»»
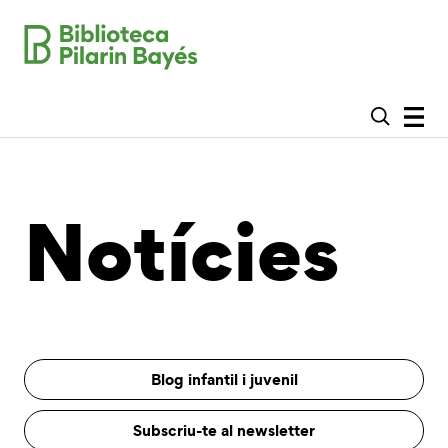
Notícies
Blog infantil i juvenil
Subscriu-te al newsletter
««
»»
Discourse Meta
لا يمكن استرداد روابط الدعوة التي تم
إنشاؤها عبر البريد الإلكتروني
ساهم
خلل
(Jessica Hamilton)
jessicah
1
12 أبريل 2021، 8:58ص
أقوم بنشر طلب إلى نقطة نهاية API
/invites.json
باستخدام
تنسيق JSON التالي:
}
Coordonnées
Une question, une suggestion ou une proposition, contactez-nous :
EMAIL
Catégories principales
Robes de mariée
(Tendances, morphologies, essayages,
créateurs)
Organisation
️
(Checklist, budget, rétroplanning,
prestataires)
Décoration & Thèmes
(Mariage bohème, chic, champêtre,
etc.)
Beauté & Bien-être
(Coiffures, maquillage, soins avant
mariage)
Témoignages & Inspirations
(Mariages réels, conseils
««
Could you transcribe the entries above word for word, from the line with "أقوم بنشر طلب إلى نقطة نهاية API" down to the line with "Témoignages & Inspirations", keeping both?

Reply:
أقوم بنشر طلب إلى نقطة نهاية API
/invites.json
باستخدام
تنسيق JSON التالي:
}
Coordonnées
Une question, une suggestion ou une proposition, contactez-nous :
EMAIL
Catégories principales
Robes de mariée
(Tendances, morphologies, essayages,
créateurs)
Organisation
️
(Checklist, budget, rétroplanning,
prestataires)
Décoration & Thèmes
(Mariage bohème, chic, champêtre,
etc.)
Beauté & Bien-être
(Coiffures, maquillage, soins avant
mariage)
Témoignages & Inspirations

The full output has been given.